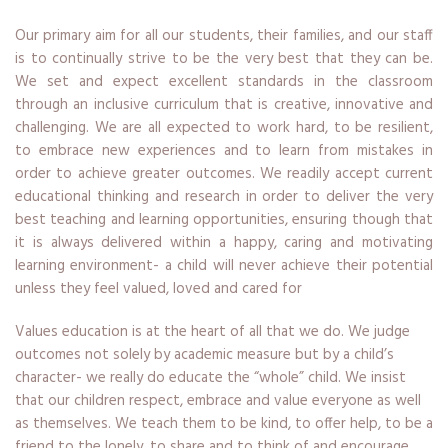
Our primary aim for all our students, their families, and our staff
is to continually strive to be the very best that they can be.
We set and expect excellent standards in the classroom
through an inclusive curriculum that is creative, innovative and
challenging. We are all expected to work hard, to be resilient,
to embrace new experiences and to learn from mistakes in
order to achieve greater outcomes. We readily accept current
educational thinking and research in order to deliver the very
best teaching and learning opportunities, ensuring though that
it is always delivered within a happy, caring and motivating
learning environment- a child will never achieve their potential
unless they feel valued, loved and cared for
Values education is at the heart of all that we do. We judge
outcomes not solely by academic measure but by a child’s
character- we really do educate the “whole” child. We insist
that our children respect, embrace and value everyone as well
as themselves. We teach them to be kind, to offer help, to be a
friend to the lonely, to share and to think of and encourage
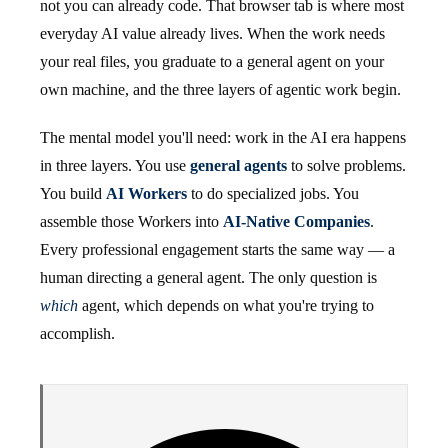
not you can already code. That browser tab is where most
everyday AI value already lives. When the work needs
your real files, you graduate to a general agent on your
own machine, and the three layers of agentic work begin.
The mental model you'll need: work in the AI era happens
in three layers. You use
general agents
to solve problems.
You build
AI Workers
to do specialized jobs. You
assemble those Workers into
AI-Native Companies
.
Every professional engagement starts the same way — a
human directing a general agent. The only question is
which
agent, which depends on what you're trying to
accomplish.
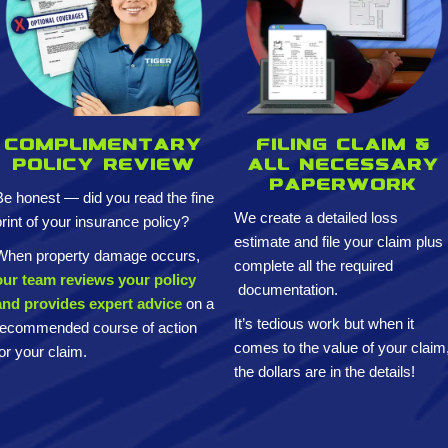
Complimentary
Filing claim &
policy review
All necessary
paperwork
Be honest — did you read the fine
We create a detailed loss
print of your insurance policy?
estimate and
file your claim plus
When property damage occurs,
complete all the required
our team reviews your policy
documentation.
and provides expert advice
on a
It’s tedious work but when it
recommended course of action
comes to the value of your claim
for your claim.
the dollars are in the details!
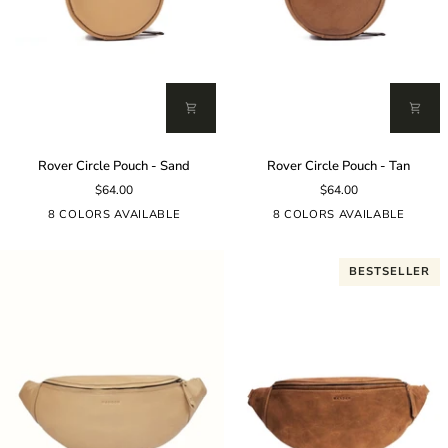
Rover
Rover
Rover Circle Pouch - Sand
Rover Circle Pouch - Tan
Circle
Circle
$64.00
$64.00
Pouch
Pouch
-
-
8 COLORS AVAILABLE
8 COLORS AVAILABLE
Sand
Tan
BESTSELLER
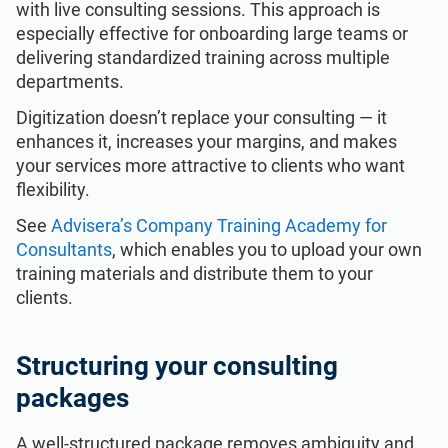
with live consulting sessions. This approach is
especially effective for onboarding large teams or
delivering standardized training across multiple
departments.
Digitization doesn’t replace your consulting — it
enhances it, increases your margins, and makes
your services more attractive to clients who want
flexibility.
See
Advisera’s Company Training Academy for
Consultants
, which enables you to upload your own
training materials and distribute them to your
clients.
Structuring your consulting
packages
A well-structured package removes ambiguity and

○ ○ ○ ○

__Problem__
Only the text of the entries above is to be given again, exactly, with the pictures left out.

__Answer section__
Our primary aim for all our students, their families, and our staff
is to continually strive to be the very best that they can be.
We set and expect excellent standards in the classroom
through an inclusive curriculum that is creative, innovative and
challenging. We are all expected to work hard, to be resilient,
to embrace new experiences and to learn from mistakes in
order to achieve greater outcomes. We readily accept current
educational thinking and research in order to deliver the very
best teaching and learning opportunities, ensuring though that
it is always delivered within a happy, caring and motivating
learning environment- a child will never achieve their potential
unless they feel valued, loved and cared for
Values education is at the heart of all that we do. We judge
outcomes not solely by academic measure but by a child’s
character- we really do educate the “whole” child. We insist
that our children respect, embrace and value everyone as well
as themselves. We teach them to be kind, to offer help, to be a
friend to the lonely, to share and to think of and encourage
not you can already code. That browser tab is where most
everyday AI value already lives. When the work needs
your real files, you graduate to a general agent on your
own machine, and the three layers of agentic work begin.
The mental model you'll need: work in the AI era happens
in three layers. You use
general agents
to solve problems.
You build
AI Workers
to do specialized jobs. You
assemble those Workers into
AI-Native Companies
.
Every professional engagement starts the same way — a
human directing a general agent. The only question is
which
agent, which depends on what you're trying to
accomplish.
Complimentary
Filing claim &
policy review
All necessary
paperwork
Be honest — did you read the fine
We create a detailed loss
print of your insurance policy?
estimate and
file your claim plus
When property damage occurs,
complete all the required
our team reviews your policy
documentation.
and provides expert advice
on a
It’s tedious work but when it
recommended course of action
comes to the value of your claim
for your claim.
the dollars are in the details!
Rover
Rover
Rover Circle Pouch - Sand
Rover Circle Pouch - Tan
Circle
Circle
$64.00
$64.00
Pouch
Pouch
-
-
8 COLORS AVAILABLE
8 COLORS AVAILABLE
Sand
Tan
BESTSELLER
with live consulting sessions. This approach is
especially effective for onboarding large teams or
delivering standardized training across multiple
departments.
Digitization doesn’t replace your consulting — it
enhances it, increases your margins, and makes
your services more attractive to clients who want
flexibility.
See
Advisera’s Company Training Academy for
Consultants
, which enables you to upload your own
training materials and distribute them to your
clients.
Structuring your consulting
packages
A well-structured package removes ambiguity and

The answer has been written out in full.